What a wonderful piece! Amazingly intricate.


----------



## TenGees (Sep 12, 2012)

Like the rest of the gang, I think it's just incredible. Nice work.


----------



## Oscar36 (Feb 23, 2019)

Beautiful piece. Wonderful craftsmanship there.


----------



## 1fizgig (Feb 11, 2018)

RainMan 2.0 said:


> Incredible work imo . I want to build a coffee table someday , but nothing this incredibly elaborate


That would be after insulation in the shop, right?
😈


----------



## 1fizgig (Feb 11, 2018)

Fantastic work Kitty, very well done.


----------



## Biagio (Mar 2, 2013)

1fizgig said:


> That would be after insulation in the shop, right?
> 😈


I was wondering when that meme would re-appear, given the Northern Hemisphere Spring.
You have been awfully quiet, Rick. Have you been secretly insulating without telling us?


----------



## MarkJonesRanger (Aug 14, 2020)

Thanks for sharing great work!


----------



## dayzman (Nov 29, 2009)

WOWZERS.. That is amazing!
May I ,ask how long that piece took?
I am not sure if I have ever seen a table that beautiful!
Charles


----------



## bfblack (May 2, 2012)

Thanks for sharing your amazing work.


----------



## mariop (Jan 3, 2010)

Terrific looking table! Can you tell us where you got the material (the japanese material)?


----------



## Straightlines (May 15, 2013)

WOW, simply WOW!

That is a fantastic piece. But now comes the hard part: You have raised the bar mighty high and we can hardly wait for the encore piece 👍🏼👍🏼😂😂

In the mean time, most of us would love to hear the details of its creation, but Pictorial would be even better. Thanks so much for sharing your creation with us!

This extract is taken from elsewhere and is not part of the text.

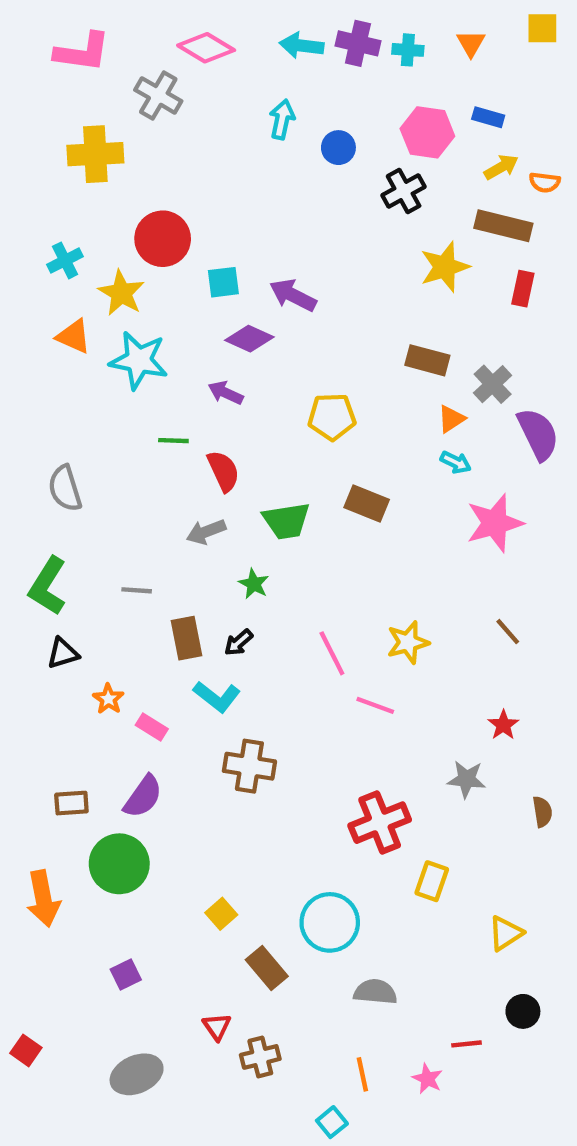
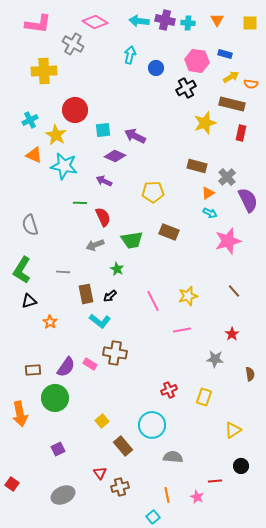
yellow square: (542, 28) -> (250, 23), moved
pink line: (375, 705) -> (182, 330), moved, turned -30
pink rectangle: (152, 727) -> (90, 364), moved
red cross: (380, 823) -> (169, 390), moved, size x0.6
yellow rectangle: (432, 881) -> (204, 397), moved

Did you use something like the Bridge City Toolworks multi-saw for this?


----------



## Gary Lee (Jul 9, 2007)

Cool.....


----------



## [email protected] (Aug 20, 2019)

Thank you for all your comments and compliments. 
- Where can you get Japanese Spruce?
I bought the material from Michael Byrd in Japan, contact email: [email protected]. He is very accommodating and reasonable.

- Did you use Bridge City Toolworks multi-saw?
I can't afford Bridge City tools . I used Japanese flush cutting saw (also called kumiko saw) on Amazon for fraction of the cost and it works very well https://smile.amazon.com/Gyokucho-R...1620439647&sprefix=detail+saw,aps,157&sr=8-52 .

- How did you cut the inlay pieces?
There are a lot of "how to" video on YouTube to make Japanese kumiko. Most of non-Japanese woodworkers make internal "Y" with three individual pieces where traditional Japanese method use one long piece with a slit in the middle and fit the second piece to form "Y". Here are the jigs I used. First picture is for cutting pieces to length, second one for angles.


----------



## [email protected] (Aug 20, 2019)

I would be happy to share details of my process if anyone is interested. Please send me a message.


----------



## Straightlines (May 15, 2013)

Thanks for sharing the info Kitty.

You are so right about the cost of the Bridge City Toolworks Tools being way too expensive! 😂

We all would be thrilled if you shared those details here, in this same thread. Pictures are worth a thousand words, so keep that in mind as you help us understand how you got started and your process.

I suspect some of our senior router experts are already noodling on how to make bulk cuts for this application with a router.

— Bradley


----------



## jreed983 (Jan 9, 2017)

[email protected] said:


> I would be happy to share details of my process if anyone is interested. Please send me a message.


Bradley is right you know!! We would all definitely love to have your share your process (photos included hopefully) right here for all to see.


----------



## Willji (Feb 28, 2020)

Just seeing this coffee table now. A beautiful piece!


----------



## Rev. A (Jan 29, 2021)

[email protected] said:


> Just finished this Japanese kumiko coffee table. Kumiko panels are made with Japanese spruce and mahogany, all friction fit, no glue. Frame is cherry. A piece of 1/4" thick glass cover goes on the top.
> View attachment 398486
> 
> 
> View attachment 398487


Beautiful craftsmanship but is it worth all that tedious, high precision labor? Sure we all really appreciate it but does the end user?


----------



## Wildwood (Aug 14, 2010)

Rev. A said:


> Beautiful craftsmanship but is it worth all that tedious, high precision labor? Sure we all really appreciate it but does the end user?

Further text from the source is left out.